[Dataset excerpts]
☆ ☆ ☆ ☆ ☆
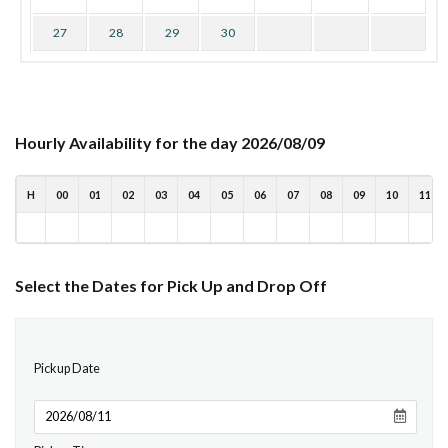
27
28
29
30
Hourly Availability for the day 2026/08/09
H
00
01
02
03
04
05
06
07
08
09
10
11
Select the Dates for Pick Up and Drop Off
Pickup Date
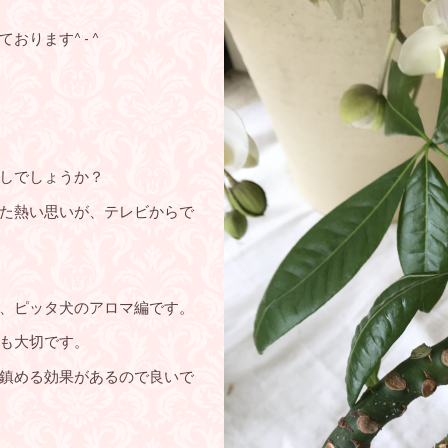
ります^ - ^
しでしょうか？
た熱い思いが、テレビからで
ダ、ピッタ犬のアロマ編です。
も大切です。
鎮める効果があるので良いで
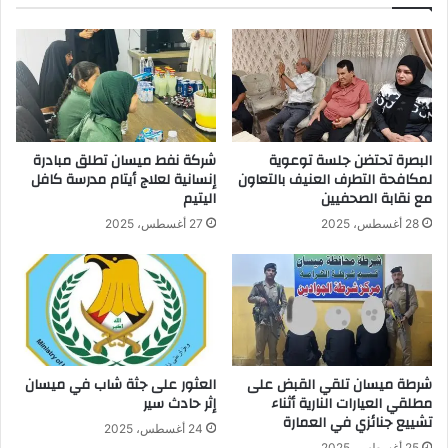
البصرة تحتضن جلسة توعوية
شركة نفط ميسان تطلق مبادرة
لمكافحة التطرف العنيف بالتعاون
إنسانية لعلاج أيتام مدرسة كافل
مع نقابة الصحفيين
اليتيم
28 أغسطس، 2025
27 أغسطس، 2025
شرطة ميسان تلقي القبض على
العثور على جثة شاب في ميسان
مطلقي العيارات النارية أثناء
إثر حادث سير
تشييع جنائزي في العمارة
24 أغسطس، 2025
25 أغسطس، 2025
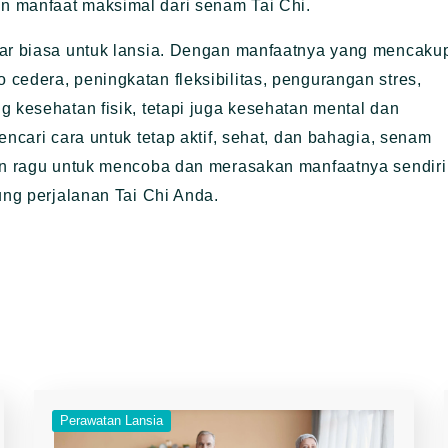
n manfaat maksimal dari senam Tai Chi.
uar biasa untuk lansia. Dengan manfaatnya yang mencaku
cedera, peningkatan fleksibilitas, pengurangan stres,
g kesehatan fisik, tetapi juga kesehatan mental dan
encari cara untuk tetap aktif, sehat, dan bahagia, senam
gan ragu untuk mencoba dan merasakan manfaatnya sendiri
ung perjalanan Tai Chi Anda.
Perawatan Lansia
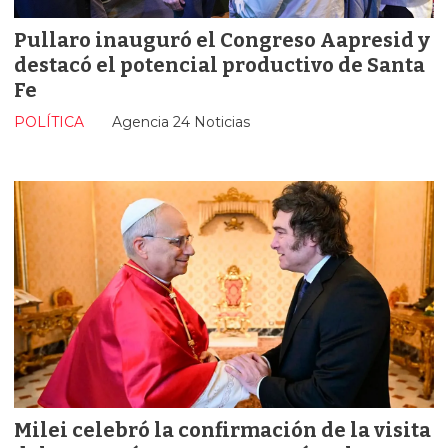
Pullaro inauguró el Congreso Aapresid y
destacó el potencial productivo de Santa
Fe
POLÍTICA
Agencia 24 Noticias
Milei celebró la confirmación de la visita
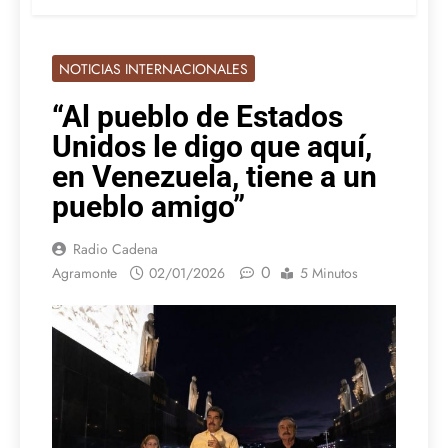
NOTICIAS INTERNACIONALES
“Al pueblo de Estados
Unidos le digo que aquí,
en Venezuela, tiene a un
pueblo amigo”
Radio Cadena
0
Agramonte
02/01/2026
5 Minutos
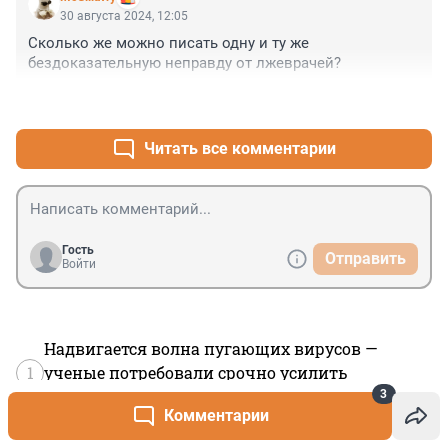
30 августа 2024, 12:05
Сколько же можно писать одну и ту же 
бездоказательную неправду от лжеврачей?
+2
–0
Читать все комментарии
Гость
Отправить
Войти
Надвигается волна пугающих вирусов —
1
ученые потребовали срочно усилить
безопасность
3
Комментарии
«Сами кормите свои будущие опухоли». Биолог
2
назвал продукты, которые приводят к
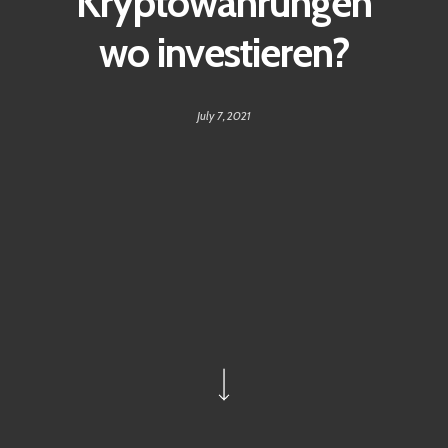
Kryptowährungen
wo investieren?
July 7, 2021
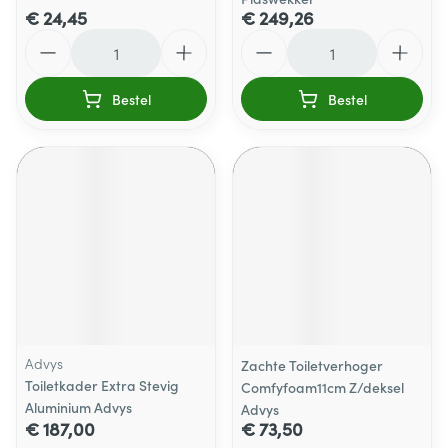
€ 24,45
€ 249,26
Aantal
Aantal
Bestel
Bestel
Advys
Zachte Toiletverhoger
Toiletkader Extra Stevig
Comfyfoam11cm Z/deksel
Aluminium Advys
Advys
€ 187,00
€ 73,50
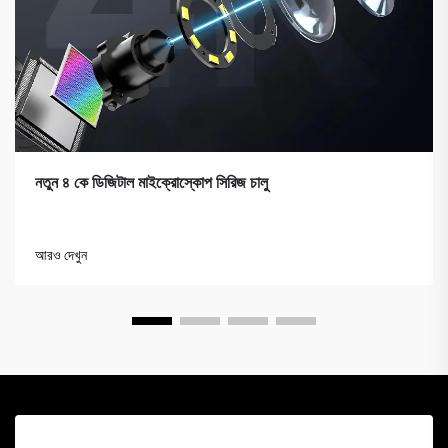
নতুন ৪ কে ডিজিটাল মাইক্রোস্কোপ সিরিজ চালু
আরও দেখুন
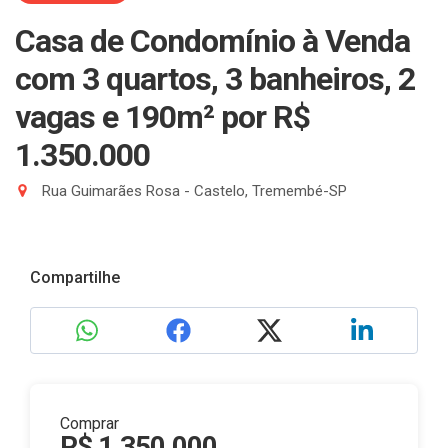
Casa de Condomínio à Venda
com 3 quartos, 3 banheiros, 2
vagas e 190m²
por R$
1.350.000
Rua Guimarães Rosa - Castelo, Tremembé-SP
Compartilhe
Comprar
R$ 1.350.000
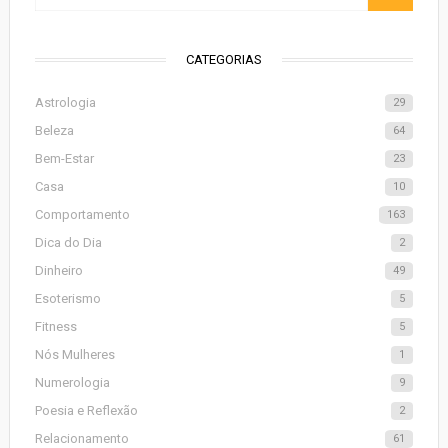
CATEGORIAS
Astrologia
29
Beleza
64
Bem-Estar
23
Casa
10
Comportamento
163
Dica do Dia
2
Dinheiro
49
Esoterismo
5
Fitness
5
Nós Mulheres
1
Numerologia
9
Poesia e Reflexão
2
Relacionamento
61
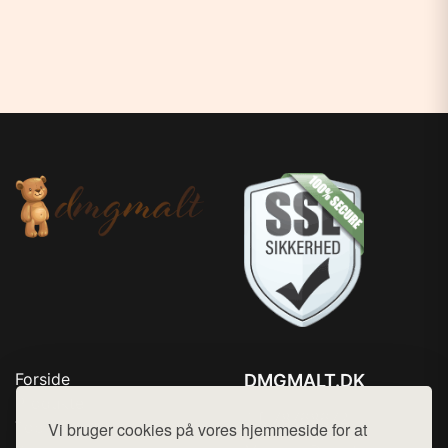
Forside
DMGMALT.DK
Produkter
Tlf. 78768672
Top Rabatter
Vi bruger cookies på vores hjemmeside for at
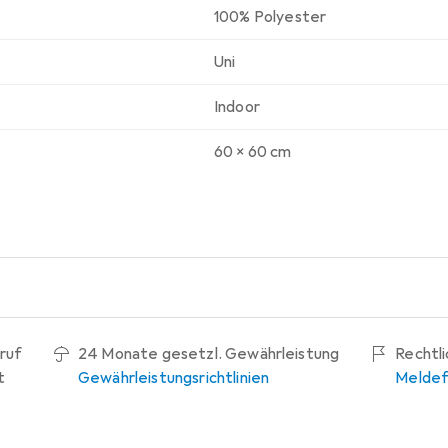
100% Polyester
Uni
Indoor
60 x 60 cm
ruf
24 Monate gesetzl. Gewährleistung
Rechtl
t
Gewährleistungsrichtlinien
Meldef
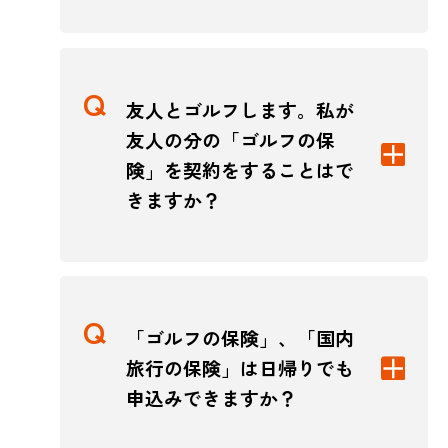
友人とゴルフします。私が
友人の分の「ゴルフの保
険」を契約をすることはで
きますか？
「ゴルフの保険」、「国内
旅行の保険」は日帰りでも
申込みできますか？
☆ ☆ ☆ ☆ ☆
Only the lines from the one containing "безопасность" through the last line of the data above, both included, belong in the reply, each restated exactly and without pictures.

безопасность
3
Комментарии
«Сами кормите свои будущие опухоли». Биолог
2
назвал продукты, которые приводят к
Kryptowährungen
wo investieren?
July 7, 2021
€ 24,45
€ 249,26
Aantal
Aantal
Bestel
Bestel
Advys
Zachte Toiletverhoger
Toiletkader Extra Stevig
Comfyfoam11cm Z/deksel
Aluminium Advys
Advys
€ 187,00
€ 73,50
নতুন ৪ কে ডিজিটাল মাইক্রোস্কোপ সিরিজ চালু
আরও দেখুন
Casa de Condomínio à Venda
com 3 quartos, 3 banheiros, 2
vagas e 190m²
por R$
1.350.000
Rua Guimarães Rosa - Castelo, Tremembé-SP
Compartilhe
Comprar
R$ 1.350.000
CATEGORIAS
Astrologia
29
Beleza
64
Bem-Estar
23
Casa
10
Comportamento
163
Dica do Dia
2
Dinheiro
49
Esoterismo
5
Fitness
5
Nós Mulheres
1
Numerologia
9
Poesia e Reflexão
2
Relacionamento
61
Forside
DMGMALT.DK
Produkter
Tlf. 78768672
Top Rabatter
Vi bruger cookies på vores hjemmeside for at
100% Polyester
Uni
Indoor
60 x 60 cm
ruf
24 Monate gesetzl. Gewährleistung
Rechtl
t
Gewährleistungsrichtlinien
Meldef
友人とゴルフします。私が
友人の分の「ゴルフの保
険」を契約をすることはで
きますか？
「ゴルフの保険」、「国内
旅行の保険」は日帰りでも
申込みできますか？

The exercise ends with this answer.